Mom and I just had the most lovely Saturday afternoon. Just before lunch she called to ask if I’d like to go to the women’s basketball game at the college in the next town. I think she was a little shocked when I said yes. Now, I haven’t been to a sports event like this in years — in fact, while I was so depressed, I didn’t like to be around people at all. That’s what makes our upcoming trip to Epcot so special as well — I’ve wanted to go for years, but I didn’t believe I could handle the crowds.
Well, I’m different, now. I wasn’t in the gym more than a couple of minutes before I remembered how much I used to love live basketball in high school. I clapped and yelled, and hooted and hollered, and had the best time. I threw my hands in the air and wo-hooed for the player on our team who came from my home town. People from Maine don’t usually get to go to this school — it’s very expensive, and very high brow. But I yelled and yelled for the hometown girl — this was her last ever college game. And our team won, thanks to the shooting and free throws of this one player. The game was a lot of fun.

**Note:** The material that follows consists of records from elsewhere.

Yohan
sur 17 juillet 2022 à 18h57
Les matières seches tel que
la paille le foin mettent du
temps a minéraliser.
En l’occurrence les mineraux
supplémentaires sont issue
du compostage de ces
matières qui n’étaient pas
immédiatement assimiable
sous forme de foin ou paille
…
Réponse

After the game, I needed to run into Best Buy to pick up a new phone. After that, Mom told me that she had a little business to do at L.L.Bean’s, (the original L.L.Bean store,) and a groupon for dinner at a place called the Mediterranean Grill. Since we were already out, we decided to drive down to Freeport, Maine, and have dinner, after Mom did a return at Bean’s. On the way, we listened to and sang along to The Pajama Game. Even the ride was a blast!
Mom did her thing at Bean’s, and then, as we were turning down the street to the grill, she told me that the owner was Turkish, and so was the food. Heaven, even before we opened the door. 8-)

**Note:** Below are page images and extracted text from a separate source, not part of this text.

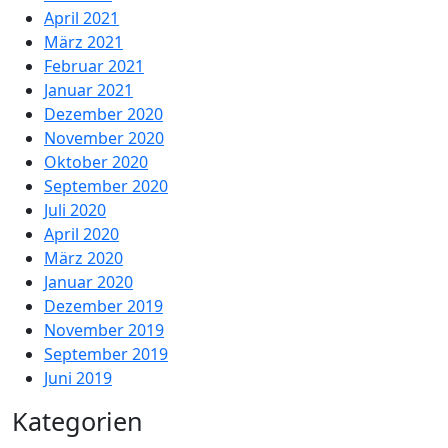
April 2021
März 2021
Februar 2021
Januar 2021
Dezember 2020
November 2020
Oktober 2020
September 2020
Juli 2020
April 2020
März 2020
Januar 2020
Dezember 2019
November 2019
September 2019
Juni 2019
Kategorien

While we were looking at the menu, I asked for çai, pronounced chai, but not the nasty spicy Starbucksy kind of chai. This is Turkish tea, served in a small glass which sits on a little metal plate. I remember this from when I was 8. And when the waitress brought mine, and Mom saw they had the little glasses, she ordered one too. We started talking about our time in Turkey, and the things I remembered. When our food came, it was like ambrosia — the first real Turkish food I’d had in decades. And then, the owner came to our table, and I was able to say hello in his language. What a night!

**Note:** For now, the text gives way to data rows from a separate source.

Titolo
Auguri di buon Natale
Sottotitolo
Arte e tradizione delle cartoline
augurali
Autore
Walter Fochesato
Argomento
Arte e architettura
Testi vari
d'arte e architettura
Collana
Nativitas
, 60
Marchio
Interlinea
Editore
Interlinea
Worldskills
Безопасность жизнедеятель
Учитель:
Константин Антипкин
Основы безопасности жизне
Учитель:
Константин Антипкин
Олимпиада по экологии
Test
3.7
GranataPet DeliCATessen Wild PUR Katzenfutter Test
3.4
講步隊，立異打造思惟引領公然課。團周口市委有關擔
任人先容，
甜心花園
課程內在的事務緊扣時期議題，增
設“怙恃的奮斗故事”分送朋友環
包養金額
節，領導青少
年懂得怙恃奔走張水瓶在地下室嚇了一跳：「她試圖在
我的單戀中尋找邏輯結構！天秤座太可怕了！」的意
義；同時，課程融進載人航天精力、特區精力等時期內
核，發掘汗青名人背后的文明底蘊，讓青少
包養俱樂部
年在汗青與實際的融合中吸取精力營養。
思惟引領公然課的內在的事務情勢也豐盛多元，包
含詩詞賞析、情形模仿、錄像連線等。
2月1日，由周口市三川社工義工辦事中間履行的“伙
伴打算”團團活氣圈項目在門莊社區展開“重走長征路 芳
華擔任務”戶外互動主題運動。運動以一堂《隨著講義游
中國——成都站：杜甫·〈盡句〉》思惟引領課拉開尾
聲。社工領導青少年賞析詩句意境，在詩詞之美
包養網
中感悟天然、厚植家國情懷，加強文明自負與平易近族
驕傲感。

On the way home, we sang the rest of The Pajama Game. After forty-some years, I remember every word of every song. We both had such fun — this was a piece of our shared history that came before all of the other stuff. I’m so glad we can share it. I am so looking forward to my trip with Mom — two weeks from right now I’ll be in Baltimore, waiting for my flight to Orlando. And Mom and I are going to have a lot of fun on this trip, I know. Thanks for the lovely afternoon, Mom!